If Chinese beef consumption rose to just one-fourth the U.S. level, China would need 17 billion more pounds of beef. By comparison, total U.S. beef exports last year were 2.8 billion pounds.
Industry experts estimate that the U.S. could sell $200 million in beef to China in the first full year of access if the ban is lifted. Nebraska, as a top beef state, would be a prime beneficiary of those exports — as would Iowa, Kansas and Colorado.
“There's a tremendous amount of market that will open up to us,” said Ann Marie Bosshamer, executive director of the Nebraska Beef Council.
So far, however, countries like Australia have been the ones profiting from the rise in Chinese beef imports.

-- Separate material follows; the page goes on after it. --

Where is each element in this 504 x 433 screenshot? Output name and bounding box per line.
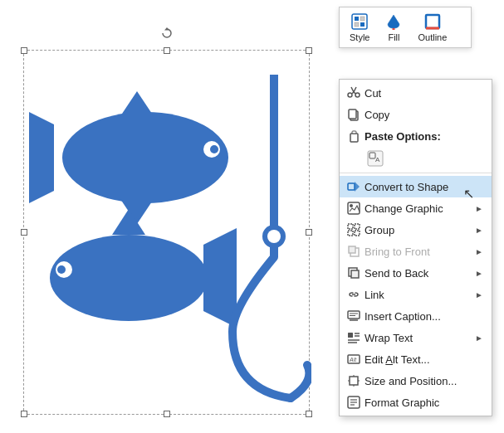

Americans in Shanghai and elsewhere in China lament their inability to buy a corn-fed Nebraska steak in a Chinese restaurant or store — although they also acknowledge that some U.S. beef does reach China through shadowy gray channels.
Robert Griffiths, who heads the U.S. consulate in Shanghai, said there's clearly a potential market for U.S. beef. But in response to a question from Nebraska Gov. Dave Heineman during his trade mission to China last summer, Griffiths couldn't offer any assurance that China's ban would be lifted soon.
“It's a tough slog,” Griffiths told Heineman and other Nebraskans attending the trade mission.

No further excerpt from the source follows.